[Start of section]

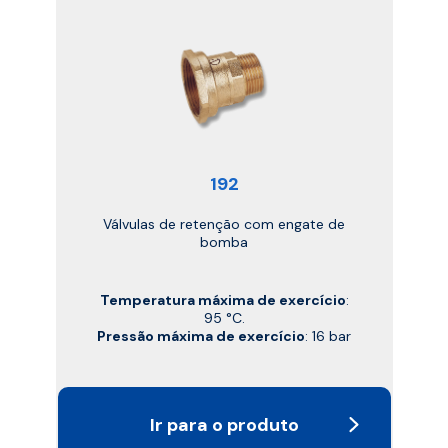
192
Válvulas de retenção com engate de
bomba
Temperatura máxima de exercício
:
95 °C.
Pressão máxima de exercício
: 16 bar
Ir para o produto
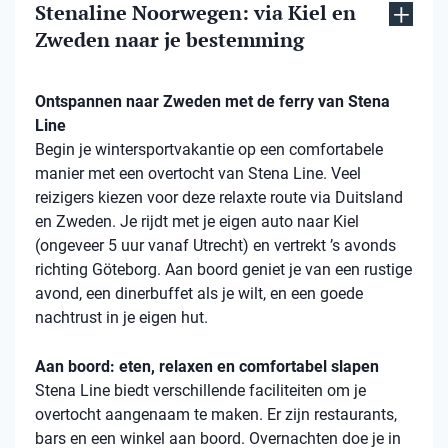
Stenaline Noorwegen: via Kiel en
Zweden naar je bestemming
Ontspannen naar Zweden met de ferry van Stena
Line
Begin je wintersportvakantie op een comfortabele
manier met een overtocht van Stena Line. Veel
reizigers kiezen voor deze relaxte route via Duitsland
en Zweden. Je rijdt met je eigen auto naar Kiel
(ongeveer 5 uur vanaf Utrecht) en vertrekt ’s avonds
richting Göteborg. Aan boord geniet je van een rustige
avond, een dinerbuffet als je wilt, en een goede
nachtrust in je eigen hut.
Aan boord: eten, relaxen en comfortabel slapen
Stena Line biedt verschillende faciliteiten om je
overtocht aangenaam te maken. Er zijn restaurants,
bars en een winkel aan boord. Overnachten doe je in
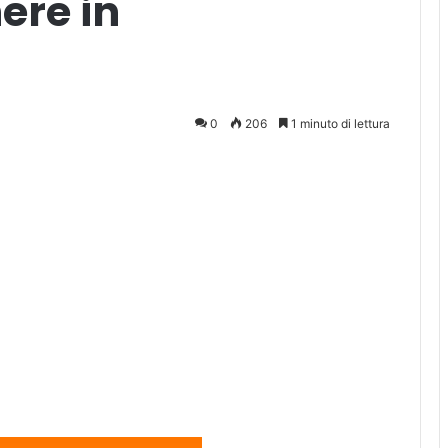
ere in
0
206
1 minuto di lettura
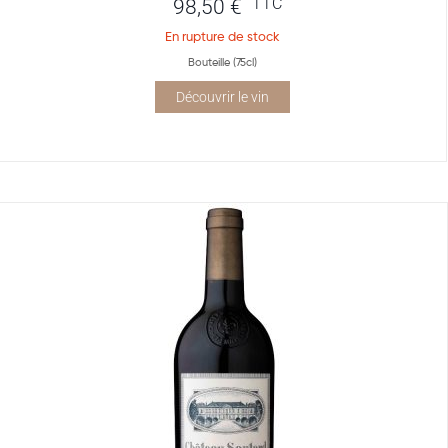
TTC
98,50
€
En rupture de stock
Bouteille (75cl)
Découvrir le vin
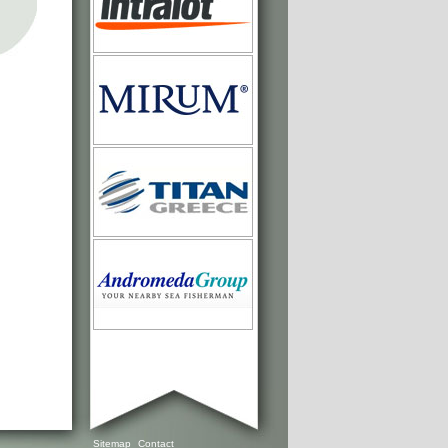
Sitemap
Contact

[End of section]

*Exercise goal*
Your copy must hold exactly the lines from the one with "Temperatura máxima de exercício" to the end of the records above, both included, and no pictures.

*The answer*
Temperatura máxima de exercício
:
95 °C.
Pressão máxima de exercício
: 16 bar
Ir para o produto
Stenaline Noorwegen: via Kiel en
Zweden naar je bestemming
Ontspannen naar Zweden met de ferry van Stena
Line
Begin je wintersportvakantie op een comfortabele
manier met een overtocht van Stena Line. Veel
reizigers kiezen voor deze relaxte route via Duitsland
en Zweden. Je rijdt met je eigen auto naar Kiel
(ongeveer 5 uur vanaf Utrecht) en vertrekt ’s avonds
richting Göteborg. Aan boord geniet je van een rustige
avond, een dinerbuffet als je wilt, en een goede
nachtrust in je eigen hut.
Aan boord: eten, relaxen en comfortabel slapen
Stena Line biedt verschillende faciliteiten om je
overtocht aangenaam te maken. Er zijn restaurants,
bars en een winkel aan boord. Overnachten doe je in
ere in
0
206
1 minuto di lettura
TTC
98,50
€
En rupture de stock
Bouteille (75cl)
Découvrir le vin
Sitemap
Contact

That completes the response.